C’est ce que rappelle la Cour de cassation, par arrêt en date du 1er octobre 2009.

En effet, dans cette décision, la Cour de cassation, après avoir constaté dans le cadre de son pouvoir souverain d’appréciation et au vu de la lettre d’un huissier de justice produite par l’intimé que, d’une part, l’appelante n’était pas domiciliée au lieu mentionné dans ses dernières écritures et que, d’autre part, elle dissimulait son adresse actuelle, a déclaré les conclusions d’appel irrecevables et l’appel non soutenu.

Acte de notification et modalités de recours
(Cass. civ. 2ème, 10 septembre 2009, pourvoi n°07-13.015)

Selon l’article 680 du code de procédure civile : « L'acte de notification d'un jugement à une partie doit indiquer de manière très apparente le délai d'opposition, d'appel ou de pourvoi en cassation dans le cas où l'une de ces voies de recours est ouverte, ainsi que les modalités selon lesquelles le recours peut être exercé (…) ».

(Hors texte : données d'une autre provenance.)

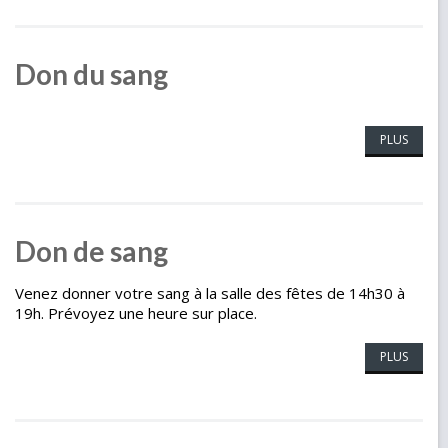
Don du sang
PLUS
Don de sang
Venez donner votre sang à la salle des fêtes de 14h30 à
19h. Prévoyez une heure sur place.
PLUS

A ce titre, la Cour de cassation considère que doit être précisé dans l’acte de notification le siège de la juridiction devant laquelle doit être porté le recours. En effet, et comme le précise la Haute juridiction, aux termes d’un arrêt en date du 10 septembre 2009, constitue une modalité de recours le lieu où celui-ci doit être exercé.

PROPRIETE INTELLECTUELLE

Vente de produits contrefaisants sur eBay hors réseaux de distribution sélective
(CA Paris, 6 novembre 2009, RG n°08/06015)

Dans cette affaire, une personne vendait sur le site de vente aux enchères eBay des parfums revêtus des marques appartenant aux sociétés L’oréal et à sa filiale Lancôme, apposées sur des produits non authentiques. Ces dernières ont alors agi à l’encontre du vendeur sur le fondement de la contrefaçon et de la concurrence déloyale. Le jugement du TGI de Paris ayant fait droit à ces demandes est partiellement confirmé.